**Assignment**
Set down exactly the lines in the records below that run from the line with "[Personal Information] (474, 861)" to the line with "[Instagram] (350, 1116)", inclusive, and nothing more.

**Given information**
::::
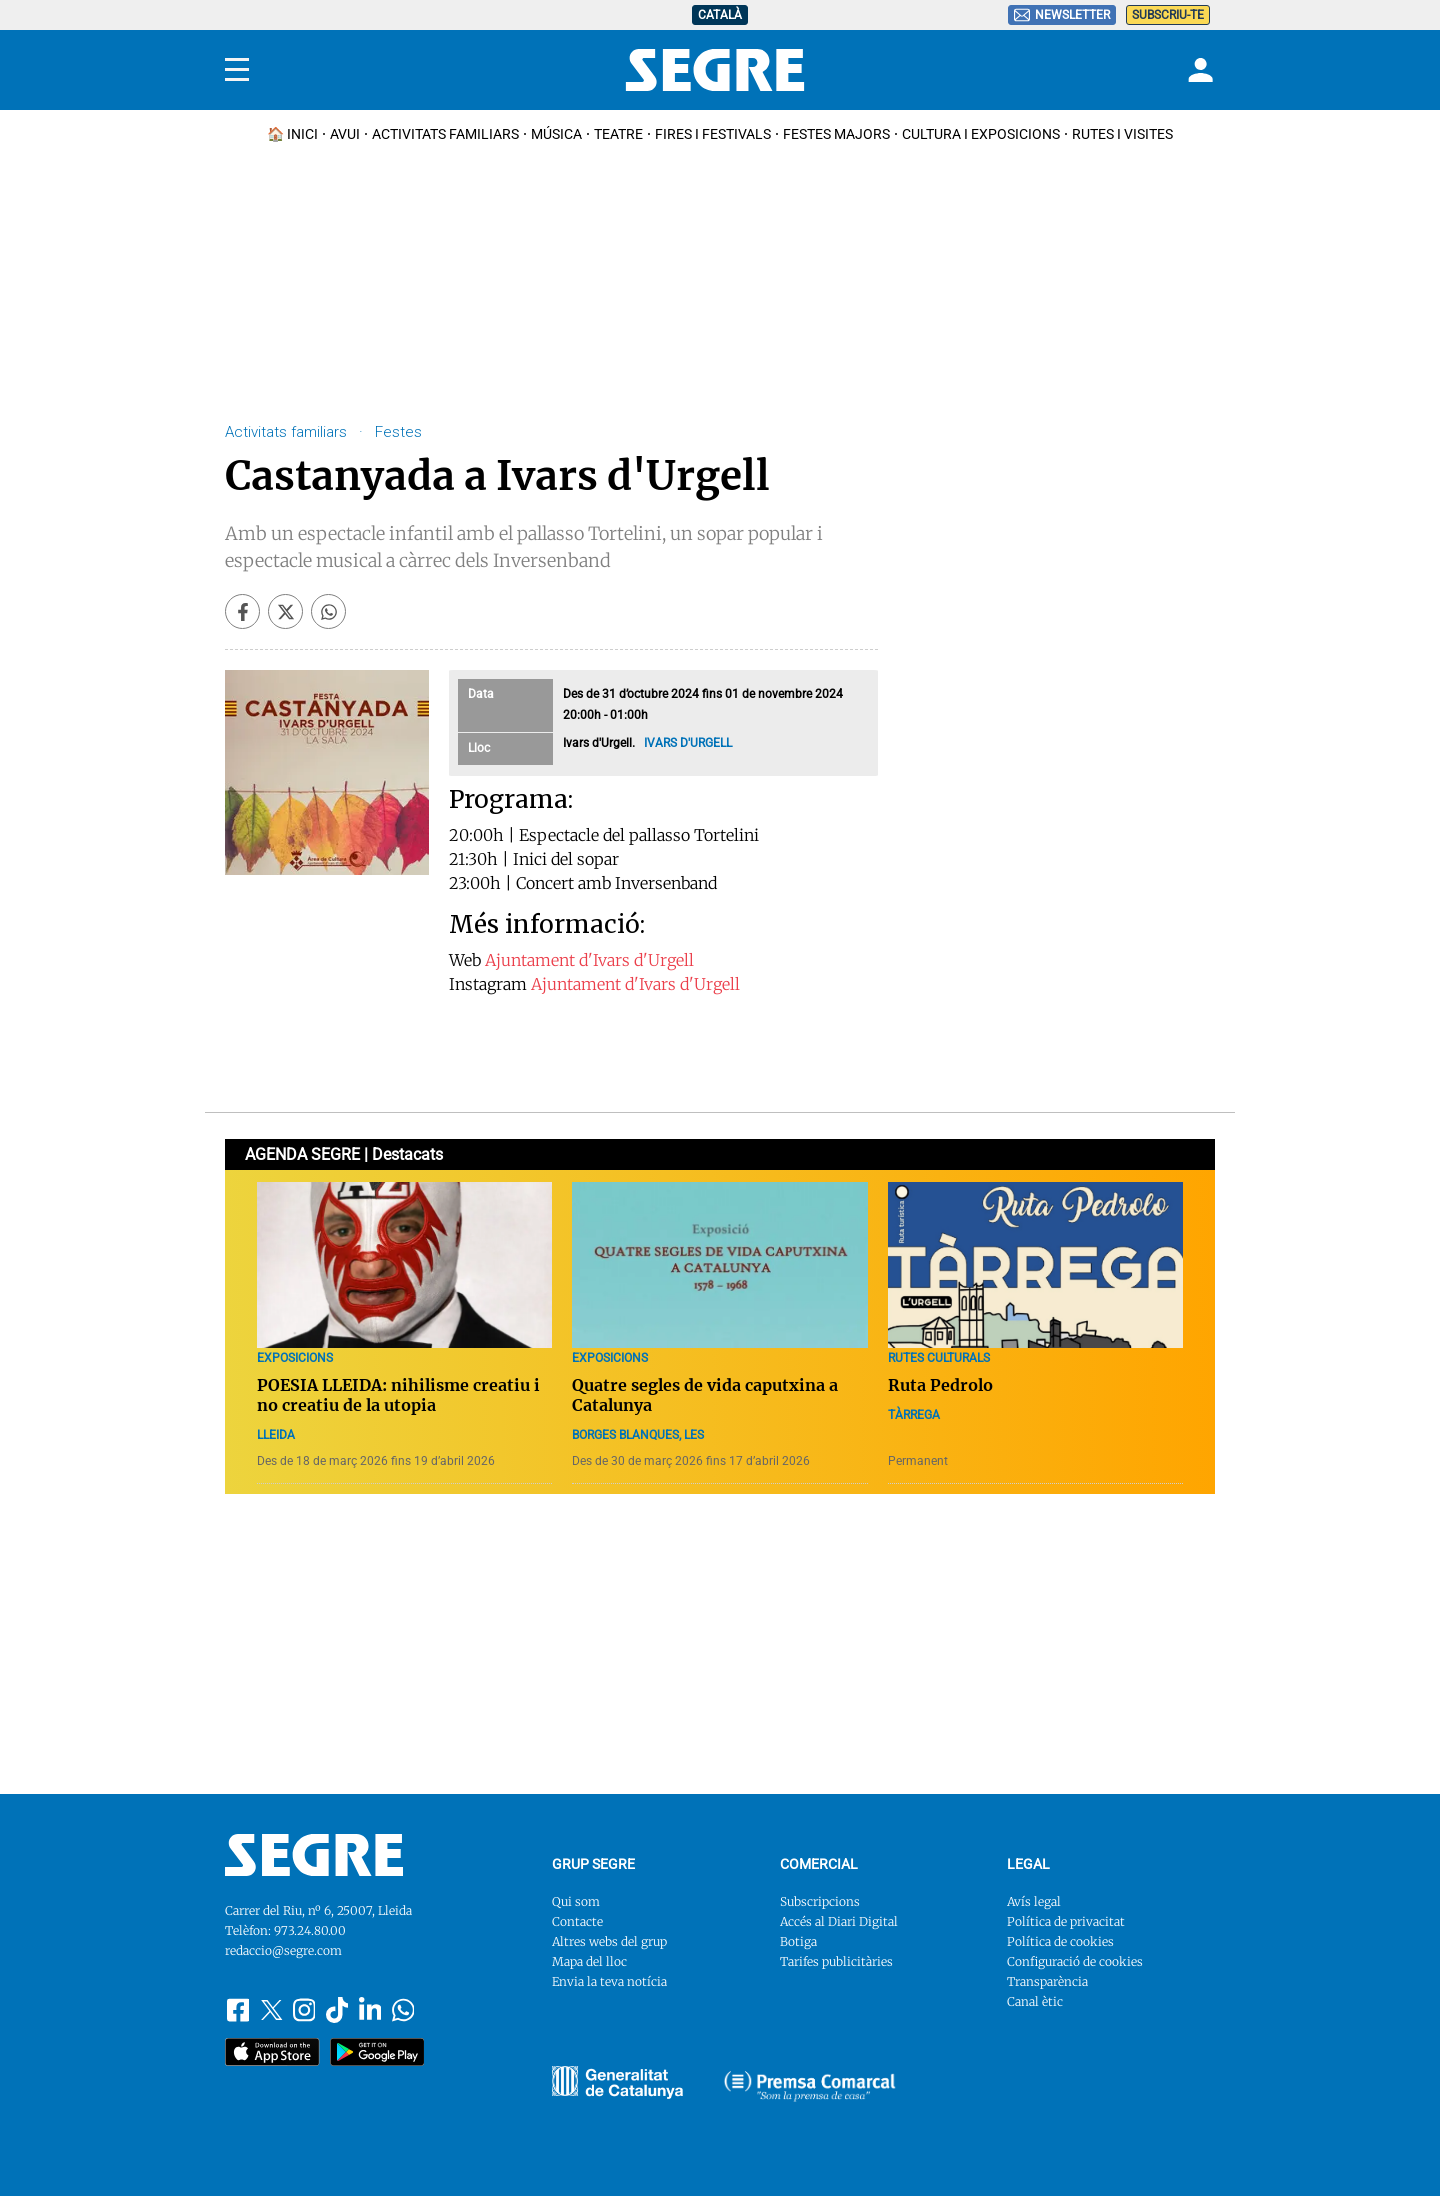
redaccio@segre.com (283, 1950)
::::
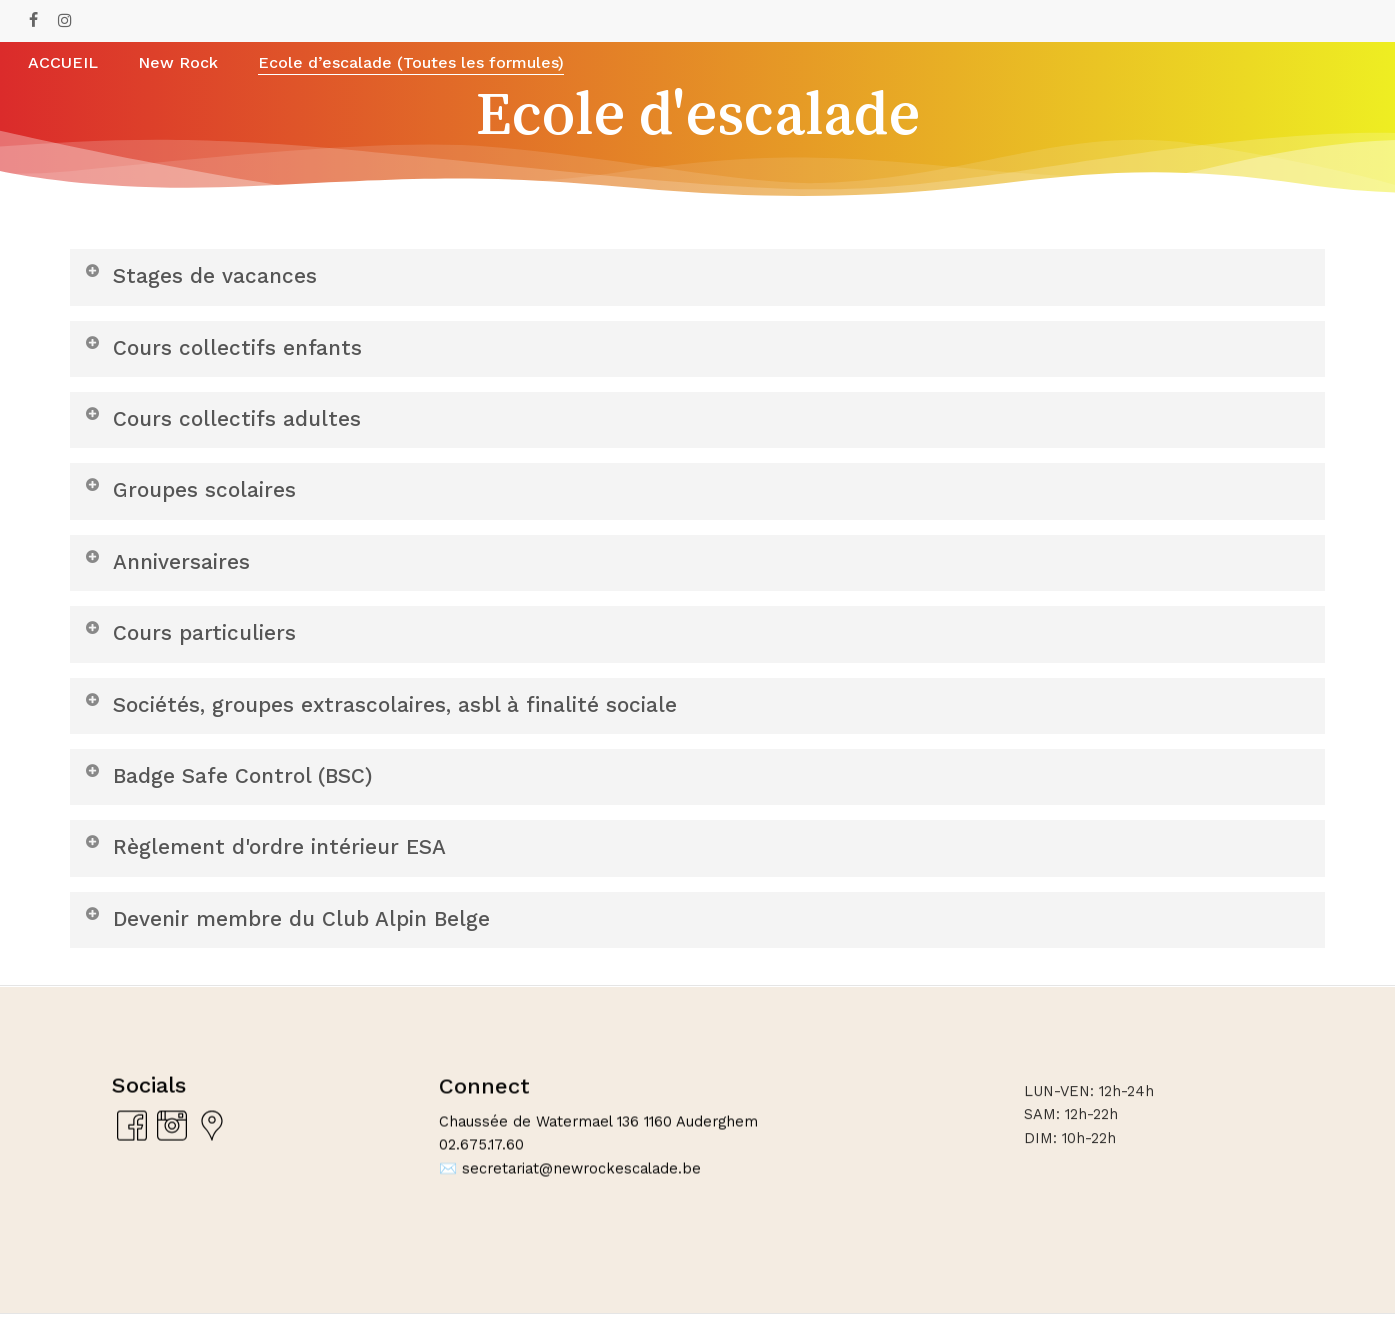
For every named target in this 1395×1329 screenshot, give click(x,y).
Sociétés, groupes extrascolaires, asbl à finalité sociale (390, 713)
::::
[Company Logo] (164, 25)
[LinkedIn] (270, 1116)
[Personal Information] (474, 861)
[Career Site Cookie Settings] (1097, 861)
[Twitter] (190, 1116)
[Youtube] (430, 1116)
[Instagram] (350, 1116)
::::
**Written answer**
[Personal Information] (474, 861)
[Career Site Cookie Settings] (1097, 861)
[Twitter] (190, 1116)
[Youtube] (430, 1116)
[Instagram] (350, 1116)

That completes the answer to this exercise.